FALSETTOLAND
Pleasance Dome, Edinburgh
August, 2001

***** Magnificent musical

Even if you think you'll hate students trying to be sassy New Yorkers, this production absolutely hits the bull's eye

Of course, it might be expected from the Liverpool Institute of the Performing Arts (Britain's "Fame school"), playing Edinburgh under the aegis of the National Student Theatre company. But even reviewers who have admitted that this show ought to be everything they hate have been won over by Jamie Lloyd's production of the final play in William Finn's March Of The Falsettos trilogy.

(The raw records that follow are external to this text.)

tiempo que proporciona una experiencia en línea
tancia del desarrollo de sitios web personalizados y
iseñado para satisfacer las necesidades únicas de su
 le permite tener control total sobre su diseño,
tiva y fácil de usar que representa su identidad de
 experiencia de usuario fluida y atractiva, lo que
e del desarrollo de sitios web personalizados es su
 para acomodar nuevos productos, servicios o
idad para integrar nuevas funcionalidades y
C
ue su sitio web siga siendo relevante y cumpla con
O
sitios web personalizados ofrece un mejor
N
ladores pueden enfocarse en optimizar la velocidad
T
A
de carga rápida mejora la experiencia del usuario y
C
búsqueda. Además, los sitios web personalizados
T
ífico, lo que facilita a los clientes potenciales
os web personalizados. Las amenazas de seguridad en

Finn's musical blends sharp, knowing observational humour with the poignancy of the arrival of AIDS, as Marvin, his ex-wife living with his ex-psychiatrist, his lover Whizzer and the "lesbians next door" negotiate their way through Marvin's son's bar mitzvah and Whizzer's illness. The subject of AIDS no longer has the Pavlovian power it once did in theatre, and Lloyd does not look for power in the subject itself but rather in the portrayals of the various relationships, with Marvin and Whizzer's coupledom centre stage. Quite simply, there is not a single performance in this 75-minute show which is less than excellent. It really shouldn't work in this day and age, but it does, beautifully.